Your task
Look through the data below and extract, unchanged, the lines from the one that contains "jeweils zu einer" to the one that contains "auch in Drittländer", both included.
━━━━━ Provided data ━━━━━
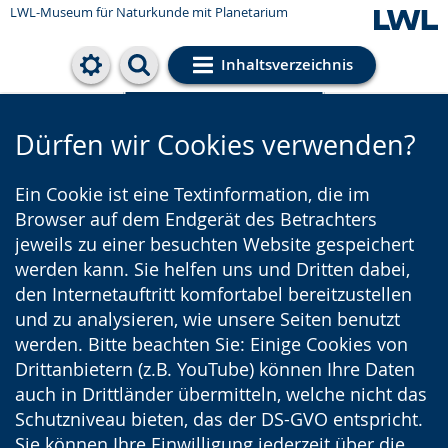
LWL-Museum für Naturkunde mit Planetarium
Inhaltsverzeichnis
Cookie-Einstellungen
Dürfen wir Cookies verwenden?
Ein Cookie ist eine Textinformation, die im
Browser auf dem Endgerät des Betrachters
jeweils zu einer besuchten Website gespeichert
werden kann. Sie helfen uns und Dritten dabei,
den Internetauftritt komfortabel bereitzustellen
und zu analysieren, wie unsere Seiten benutzt
werden. Bitte beachten Sie: Einige Cookies von
Drittanbietern (z.B. YouTube) können Ihre Daten
auch in Drittländer übermitteln, welche nicht das
Schutzniveau bieten, das der DS-GVO entspricht.
Sie können Ihre Einwilligung jederzeit über die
━━━━━
Solution for this task
jeweils zu einer besuchten Website gespeichert
werden kann. Sie helfen uns und Dritten dabei,
den Internetauftritt komfortabel bereitzustellen
und zu analysieren, wie unsere Seiten benutzt
werden. Bitte beachten Sie: Einige Cookies von
Drittanbietern (z.B. YouTube) können Ihre Daten
auch in Drittländer übermitteln, welche nicht das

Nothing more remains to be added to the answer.